LONDON (May. 28)
The desecration of one of the oldest Jewish cemeteries in Poland has been confirmed by the Institute of Jewish Affairs here.
The vandalization of gravestones at the cemetery in Lublin occurred in the context of an intensified anti-Semitic expression attributed to the growth of democracy and the removal of constraints on free speech in the formerly authoritarian Polish Communist society.
The desecration was reported in a letter published May 15 in the liberal Polish newspaper Gazeta Wyborcza.
The writer, Dr. Simha Wajs, chairman of the Society for the Protection of Relies of Jewish Culture in Lublin, reported that 11 of 54 headstones in the 16th-century Jewish cemetery there were either smashed or upended.
One of the damaged stones marked the grave of Rabbi Shlomo Luria, an eminent 16th-century Talmudist and author known as the Maharshal. He died in 1573.

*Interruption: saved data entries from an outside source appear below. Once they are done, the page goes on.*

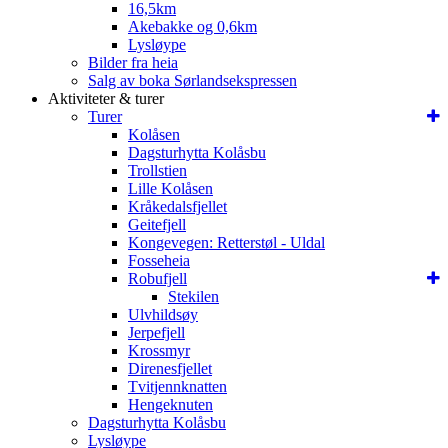
16,5km
Akebakke og 0,6km
Lysløype
Bilder fra heia
Salg av boka Sørlandsekspressen
Aktiviteter & turer
Turer
Kolåsen
Dagsturhytta Kolåsbu
Trollstien
Lille Kolåsen
Kråkedalsfjellet
Geitefjell
Kongevegen: Retterstøl - Uldal
Fosseheia
Robufjell
Stekilen
Ulvhildsøy
Jerpefjell
Krossmyr
Direnesfjellet
Tvitjennknatten
Hengeknuten
Dagsturhytta Kolåsbu
Lysløype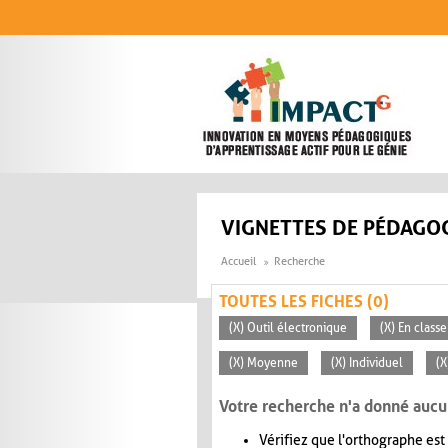
Aller au contenu principal
VIGNETTES DE PÉDAGOG
Accueil
Recherche
TOUTES LES FICHES (0)
(X) Outil électronique
(X) En classe
(X) Moyenne
(X) Individuel
(X
Votre recherche n'a donné aucu
Vérifiez que l'orthographe est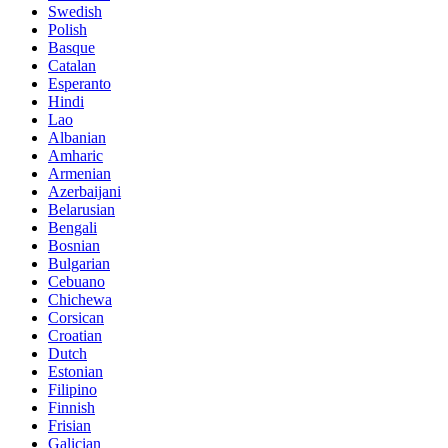
Swedish
Polish
Basque
Catalan
Esperanto
Hindi
Lao
Albanian
Amharic
Armenian
Azerbaijani
Belarusian
Bengali
Bosnian
Bulgarian
Cebuano
Chichewa
Corsican
Croatian
Dutch
Estonian
Filipino
Finnish
Frisian
Galician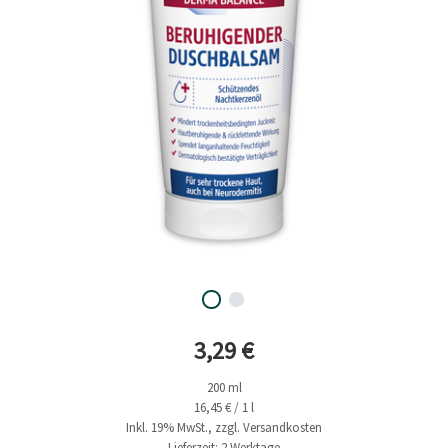
Aktueller Preis
3,29 €
200 ml
16,45 € / 1 l
Inkl. 19% MwSt., zzgl. Versandkosten
Lieferzeit: 2 Werktage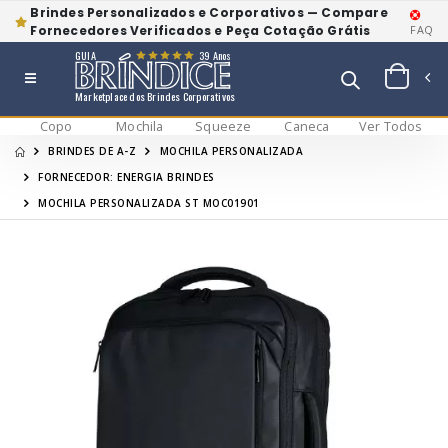
Brindes Personalizados e Corporativos — Compare
Fornecedores Verificados e Peça Cotação Grátis
FAQ
GUIA
39 Anos
Marketplace dos Brindes Corporativos
Copo
Mochila
Squeeze
Caneca
Ver Todos
BRINDES DE A-Z
MOCHILA PERSONALIZADA
FORNECEDOR: ENERGIA BRINDES
MOCHILA PERSONALIZADA ST MOC01901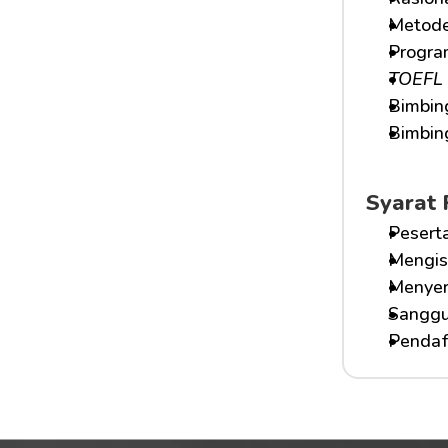
Metode
Progra
TOEFL 
Bimbin
Bimbing
Syarat 
Peserta
Mengis
Menyera
Sanggu
Pendaft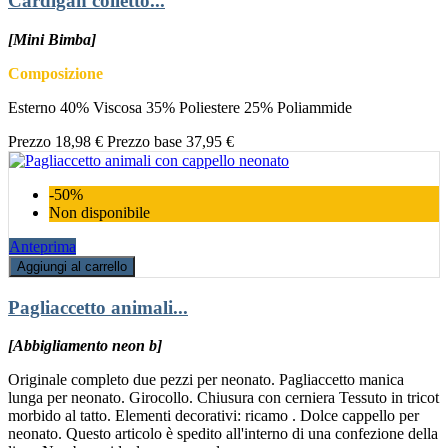
Cardigan colletto...
[Mini Bimba]
Composizione
Esterno 40% Viscosa 35% Poliestere 25% Poliammide
Prezzo
18,98 €
Prezzo base
37,95 €
-50%
Non disponibile
Anteprima
Aggiungi al carrello
Pagliaccetto animali...
[Abbigliamento neon b]
Originale completo due pezzi per neonato. Pagliaccetto manica
lunga per neonato. Girocollo. Chiusura con cerniera Tessuto in tricot
morbido al tatto. Elementi decorativi: ricamo . Dolce cappello per
neonato. Questo articolo è spedito all'interno di una confezione della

According to Dr. Howard Spier, an expert on Eastern European affairs at the institute, “the advent of democracy in Poland has opened up opportunities for extremist nationalist organizations, and chauvinistic and anti-Semitic phenomena — never absent in Poland — have resurfaced and intensified.”
Spier cited as examples buildings connected with Jewish religion and culture in many Polish cities, which “have been daubed with anti-Jewish slogans.”
He noted the open circulation in Warsaw and elsewhere of publications slandering Jews and the distribution of “anonymous leaflets inciting to violence” against Jews.
Anti-Semitism was widespread in the campaign for the local elections held Sunday. Of the approximately 100 political parties that ran candidates, the literature put out by about 20 percent of them contained chauvinistic and anti-Semitic elements, according to the institute.